Embrace the Silence
She was silent. It was hard for her, introverted and shy, to join my book club. She had explained that she had been living amid COVID-19 and California wildfires, and still trying to align a life after the loss of her husband. But she brought a quiet, calming aura into our Zoom room with her. On the third week we read these lovely words by Mary Oliver:
I do know how to pay attention, how to fall down
into the grass, how to kneel down in the grass,
how to be idle and blessed, how to stroll through the fields,
which is what I have been doing all day.
Tell me, what else should I have done?
That day Elsa found her words. “I love being outside. I love the quiet. While I cannot find my words or seem to write much these days, I find comfort here. Comfort in the quiet. Comfort in being in this community.”
Her words pulled me back into my high school classroom where I remembered a beloved student who was shot in the head while chasing a customer who had walked out of Walmart with a television. I remember my classroom of bereaved teenagers who circled around the empty desk where Lucas had sat. It was in that moment that I learned my students, who wrote almost every day, could not write. They had lost their voice. They needed silence. They needed time to heal. I learned then when a personal story shatters, our brains need time to wrap ourselves in it. To understand it, to accept it, and to learn to live with it.

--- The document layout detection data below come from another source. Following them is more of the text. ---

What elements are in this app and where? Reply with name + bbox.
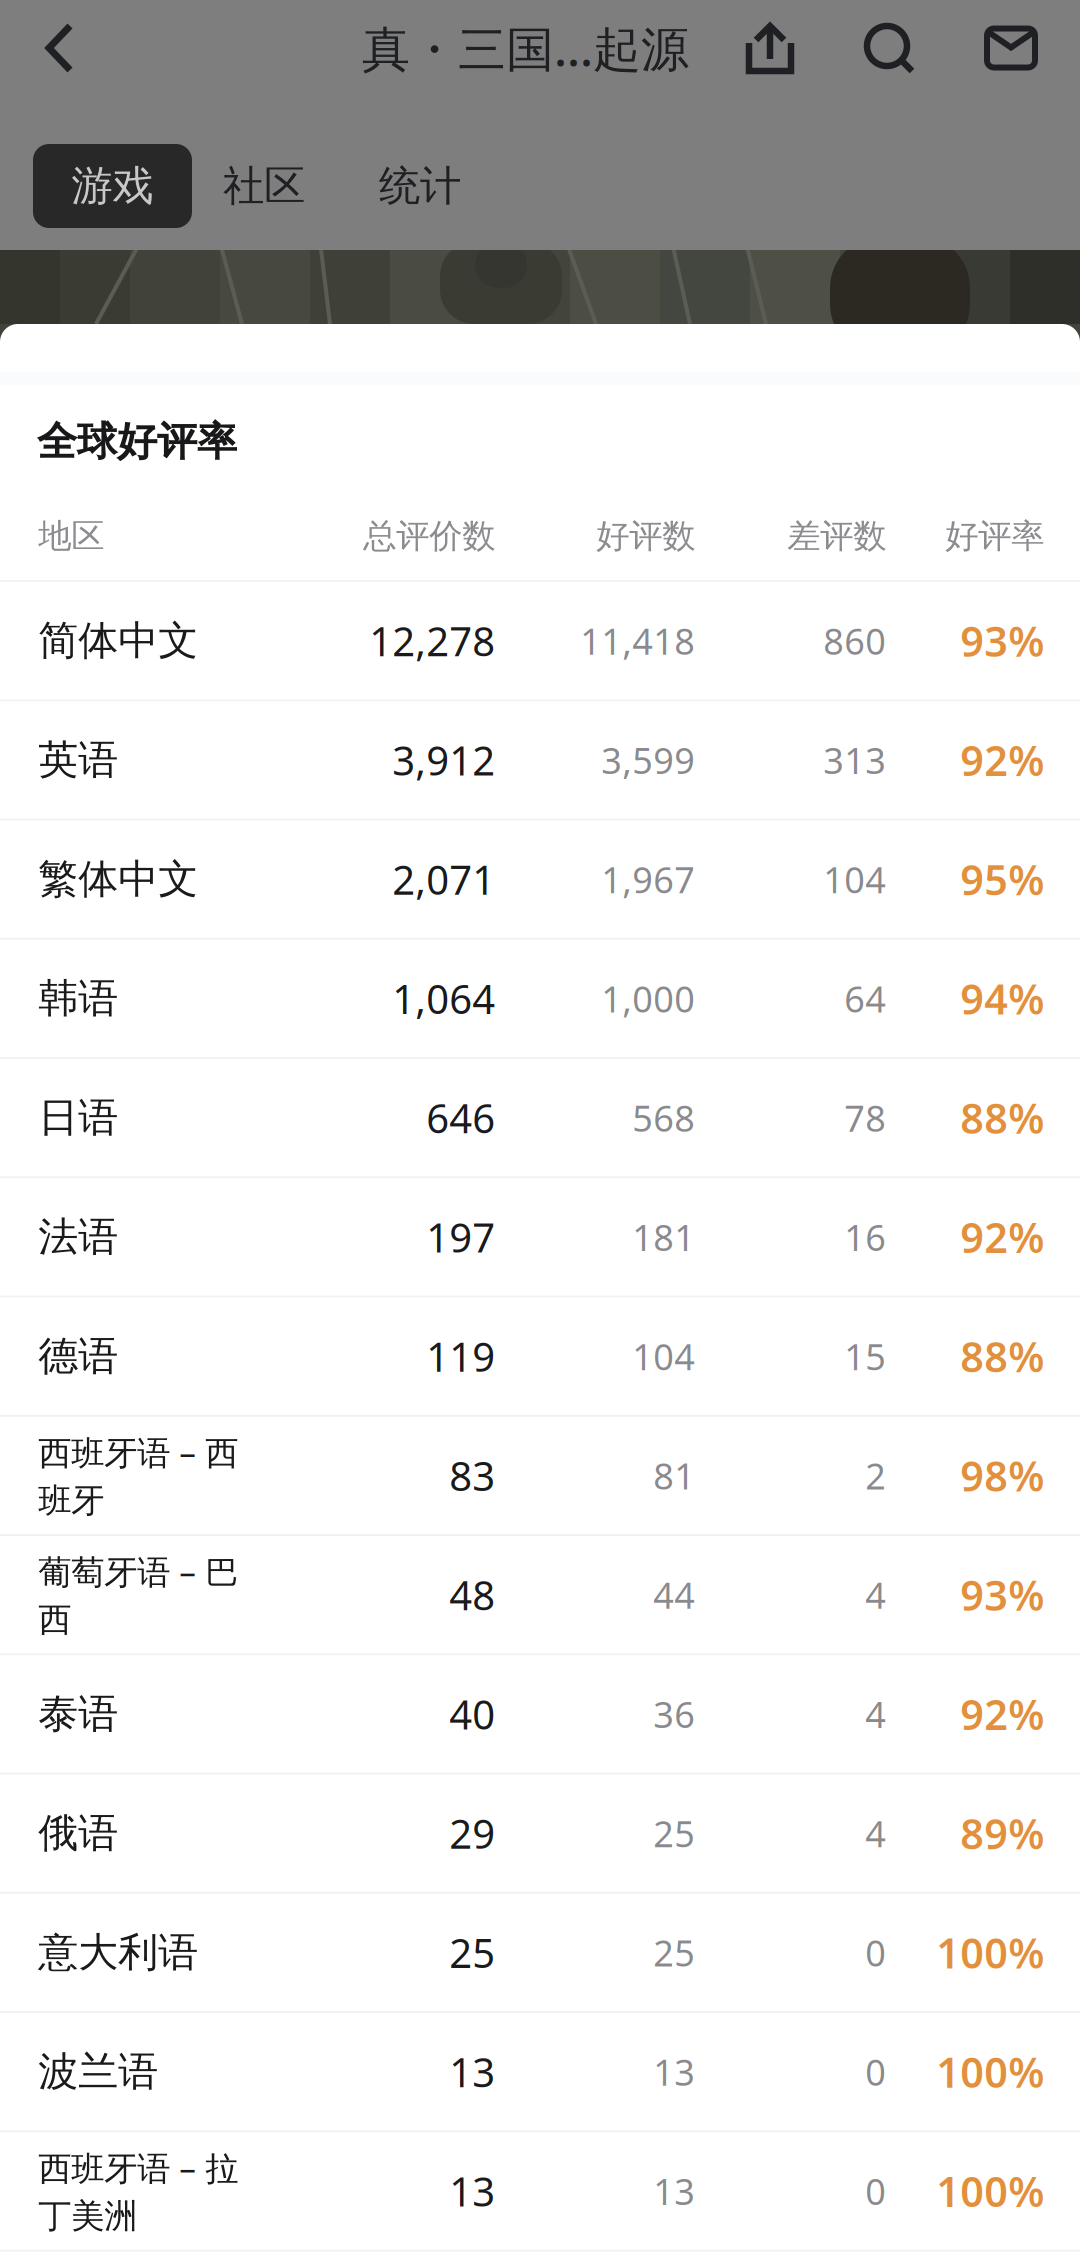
staticText: 韩语 (38, 974, 118, 1023)
button[interactable]: 意大利语 (0, 1894, 1080, 2011)
staticText: 100% (936, 1925, 1044, 1980)
staticText: 俄语 (38, 1809, 118, 1858)
button[interactable]: 葡萄牙语 – 巴 (0, 1536, 1080, 1653)
staticText: 好评数 (596, 516, 695, 557)
staticText: 13 (653, 2048, 695, 2096)
staticText: 15 (844, 1332, 886, 1380)
staticText: 25 (653, 1929, 695, 1976)
staticText: 104 (632, 1332, 695, 1380)
staticText: 真・三国...起源 (362, 16, 689, 80)
staticText: 2 (865, 1452, 886, 1499)
staticText: 4 (865, 1571, 886, 1619)
staticText: 98% (960, 1448, 1044, 1503)
staticText: 2,071 (392, 853, 495, 906)
staticText: 197 (426, 1210, 495, 1264)
button[interactable]: 德语 (0, 1298, 1080, 1415)
button[interactable]: 波兰语 (0, 2013, 1080, 2130)
staticText: 95% (960, 852, 1044, 907)
staticText: 1,000 (601, 975, 695, 1022)
staticText: 西 (38, 1599, 71, 1640)
staticText: 104 (823, 855, 886, 903)
button[interactable]: 韩语 (0, 940, 1080, 1057)
button[interactable]: 分享 (728, 0, 812, 96)
staticText: 1,967 (601, 855, 695, 903)
staticText: 29 (449, 1807, 495, 1860)
button[interactable]: 社区 (216, 144, 312, 228)
staticText: 西班牙语 – 西 (38, 1430, 238, 1474)
staticText: 法语 (38, 1212, 118, 1262)
staticText: 日语 (38, 1093, 118, 1142)
staticText: 0 (865, 2048, 886, 2096)
button[interactable]: 法语 (0, 1178, 1080, 1296)
button[interactable]: 统计 (372, 144, 468, 228)
staticText: 92% (960, 1210, 1044, 1264)
staticText: 83 (449, 1449, 495, 1502)
staticText: 100% (936, 2044, 1044, 2099)
staticText: 4 (865, 1690, 886, 1738)
staticText: 繁体中文 (38, 855, 198, 904)
staticText: 568 (632, 1094, 695, 1142)
staticText: 差评数 (787, 516, 886, 557)
button[interactable]: 搜索 (812, 0, 966, 96)
staticText: 葡萄牙语 – 巴 (38, 1549, 238, 1594)
button[interactable]: 繁体中文 (0, 821, 1080, 938)
button[interactable]: 西班牙语 – 拉 (0, 2132, 1080, 2250)
staticText: 88% (960, 1329, 1044, 1384)
staticText: 92% (960, 1687, 1044, 1742)
staticText: 总评价数 (363, 516, 495, 557)
button[interactable]: 返回 (0, 0, 120, 96)
staticText: 德语 (38, 1332, 118, 1381)
staticText: 0 (865, 2167, 886, 2215)
button[interactable]: 邮件 (966, 0, 1056, 96)
staticText: 11,418 (580, 617, 695, 665)
staticText: 94% (960, 971, 1044, 1026)
button[interactable]: 日语 (0, 1059, 1080, 1176)
staticText: 西班牙语 – 拉 (38, 2145, 238, 2190)
staticText: 地区 (38, 516, 104, 557)
button[interactable]: 俄语 (0, 1775, 1080, 1892)
staticText: 意大利语 (38, 1928, 198, 1977)
staticText: 88% (960, 1090, 1044, 1145)
staticText: 波兰语 (38, 2047, 158, 2096)
staticText: 64 (844, 975, 886, 1022)
button[interactable]: 西班牙语 – 西 (0, 1417, 1080, 1534)
staticText: 社区 (223, 161, 305, 211)
staticText: 36 (653, 1690, 695, 1738)
button[interactable]: 英语 (0, 701, 1080, 819)
staticText: 860 (823, 617, 886, 665)
staticText: 统计 (379, 161, 461, 211)
button[interactable]: 游戏 (33, 144, 192, 228)
button[interactable]: 泰语 (0, 1655, 1080, 1773)
staticText: 12,278 (369, 614, 495, 667)
staticText: 78 (844, 1094, 886, 1142)
staticText: 119 (426, 1330, 495, 1383)
staticText: 25 (449, 1926, 495, 1979)
staticText: 93% (960, 613, 1044, 668)
button[interactable]: 简体中文 (0, 582, 1080, 699)
staticText: 3,912 (392, 733, 495, 786)
staticText: 13 (449, 2164, 495, 2218)
staticText: 81 (653, 1452, 695, 1499)
staticText: 181 (632, 1213, 695, 1261)
staticText: 简体中文 (38, 616, 198, 665)
staticText: 16 (844, 1213, 886, 1261)
staticText: 全球好评率 (37, 417, 237, 466)
staticText: 313 (823, 736, 886, 784)
staticText: 89% (960, 1806, 1044, 1861)
staticText: 4 (865, 1809, 886, 1857)
staticText: 13 (449, 2045, 495, 2098)
staticText: 班牙 (38, 1480, 104, 1521)
staticText: 100% (936, 2164, 1044, 2218)
staticText: 泰语 (38, 1689, 118, 1738)
staticText: 游戏 (72, 161, 154, 211)
staticText: 1,064 (392, 972, 495, 1025)
staticText: 英语 (38, 735, 118, 784)
staticText: 丁美洲 (38, 2196, 137, 2237)
staticText: 40 (449, 1687, 495, 1740)
staticText: 13 (653, 2167, 695, 2215)
staticText: 25 (653, 1809, 695, 1857)
staticText: 48 (449, 1568, 495, 1621)
staticText: 93% (960, 1567, 1044, 1622)
staticText: 好评率 (945, 516, 1044, 557)
staticText: 3,599 (601, 736, 695, 784)
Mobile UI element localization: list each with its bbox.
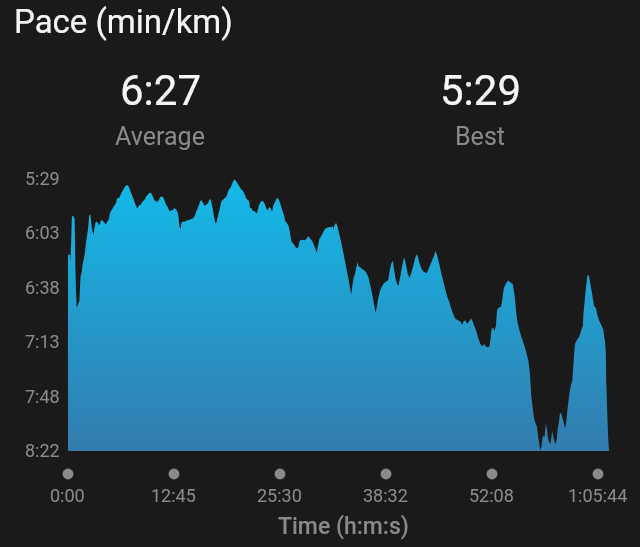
staticText: 6:38	[25, 277, 60, 298]
staticText: Pace (min/km)	[14, 2, 233, 41]
staticText: 38:32	[363, 485, 408, 506]
staticText: Time (h:m:s)	[278, 513, 409, 540]
staticText: 1:05:44	[568, 485, 628, 506]
button[interactable]: 6:27	[0, 58, 320, 162]
staticText: 8:22	[25, 440, 60, 461]
staticText: 7:13	[25, 331, 60, 352]
button[interactable]: Pace over time chart	[20, 168, 610, 468]
staticText: 6:27	[120, 66, 201, 115]
staticText: 12:45	[151, 485, 196, 506]
staticText: 6:03	[25, 222, 60, 243]
staticText: 5:29	[25, 168, 60, 189]
staticText: 52:08	[469, 485, 514, 506]
button[interactable]: Pace (min/km)	[6, 0, 241, 43]
staticText: Best	[455, 122, 505, 151]
button[interactable]: 5:29	[320, 58, 640, 162]
staticText: 7:48	[25, 386, 60, 407]
staticText: 5:29	[440, 66, 521, 115]
staticText: Average	[115, 122, 205, 151]
staticText: 25:30	[257, 485, 302, 506]
staticText: 0:00	[50, 485, 85, 506]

After Lucas death, I told my students about a powerful little book, Night. When the author, Elie Wiesel was a teen, he was herded off to the concentration camps in Germany. After these traumatic experiences, Wiesel claimed he was unable to write about them for ten years. He published Night in 1960. Fifteen years after the war. But when he did write about his experiences at Buchenwald and Auschwitz, his words helped the world see inside the nightmare of his life during World War II. In moving his story into words, he came to understand his story and infuse it with meaning that would help him carry it forward to the world and help us understand the atrocities of living in Nazi Germany.
Recent studies support the fact that silence lowers our stress and allows us to internalize and reflect on new and painful information. With time our minds can learn to edit our difficult experiences and move forward. We can learn to interpret or hold a difficult story in a new way. After a memorial to Lucas a couple of weeks after his death, we were able to come together and create a beautiful journal of mementos and written tributes to our dear friend. We were able to find our voices and share our stories of Lucas.
Back to sweet Elsa who had lost her voice. Several weeks later, in a writing class, she began to share snippets of her painful story. First, she wrote about the shock of losing her husband John to a heart-attack. Then she wrote of her sister Margie whom she saw as strong and gifted in many areas. “She dove off the high dive on the first attempt at the L.A. High pool where we learned to swim. I crawled to the top and leaped–eyes shut, legs bicycling in a height-driven panic.” A fierce competition had splintered their relationship, and as they grew up, they grew apart. Eventually Margie charged forward as a career woman, and Elsa married John and became a teacher.
In our last class, Else shared the story of a Thanksgiving when there was a blowout with Margie angry at how John treated Elsa. The pain of the event pulled the sisters further apart until one heart-ripping night. Here is the ending to Elsa’s story that she read to us:
”It was Margie whom I called from Monterey Hospital at 2 am on April 18, 2015, to tell her John had a heart attack. In the coming days, it was Margie who drove me back and forth each day for the 45-minute drive, while John remained in intensive care. It was Margie who was there holding music up to his ear to comfort him in the last days of his life. It was Margie who brought me home to an empty house and stayed with me.
Margie has shepherded me through these last six years. She has helped me regain a sense of stability, stamina, courage, and fortitude.”
I looked around our Zoom room and as small as the screen photos were, I believe I saw glistening eyes in every box. After all these years, Elsa had found her sister. Although it had taken time and silence, Elsa had something else, too. She had reclaimed her own beautiful voice.